Gold rebounded from the key 4,000 level after softer-than-expected US inflation weakened the dollar and sparked a risk-on move. Mixed futures positioning, rising short interest and a fragile technical backdrop suggest the metal’s recovery may still face headwinds if the dollar resumes its uptrend.
Gold clawed back from its 4,000 support level after a softer-than-expected US inflation report sent the dollar sharply lower and lifted risk appetite across markets, according to FOREX.com analyst Matt Simpson. Rising short interest and a chart still in a downtrend suggest the bounce may still face headwinds.
Soft CPI knocks the dollar
Every key metric came in below estimates, with headline CPI falling 0.4% m/m against a 0.1% forecast and core CPI flat at 0.0% m/m versus 0.2% expected. Annual inflation also eased, with headline CPI slowing to 3.5% y/y and core to 2.6%.
The data made the dollar the weakest major currency, and NZD/USD and AUD/USD outperformed as they tracked Wall Street higher. Separately, President Trump scrapped a proposed 20% toll on shipping through the Strait of Hormuz, though the waterway remains closed by Iran for now.

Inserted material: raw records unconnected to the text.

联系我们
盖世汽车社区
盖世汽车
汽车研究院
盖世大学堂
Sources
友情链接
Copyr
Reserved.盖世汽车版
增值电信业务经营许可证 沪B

Futures positioning sends mixed signals
Net-long exposure in gold futures has been climbing, but it no longer looks as bullish as it did two weeks ago. Large speculators increased net longs to a 23-week high of 194.5k contracts last week, driven mainly by fresh longs. However, short positions are also picking up, which could cap gains without a fresh bullish catalyst specific to gold.
Gross shorts rose to a six-week high of 39.5k contracts. Over the past six weeks large speculators added 33k long contracts, against 9.4k short contracts over the past five weeks, so the picture is far from a clean bet for the bulls.
Technicals keep bulls on guard
A bullish piercing line pattern formed by Tuesday’s close after only a marginal intraday break below 4,000, and trading volume ran above average, suggesting bulls are still defending support. But the daily chart remains in a clear downtrend even as prices attempt a double bottom.
Simpson warns that if traders keep buying dollar dips toward 102 on the US Dollar Index, gold’s upside could stay capped and another break below 4,000 becomes likely. Should bears regain control, the October low near 3,900 comes into focus, with the September VPOC at 3,680 further out.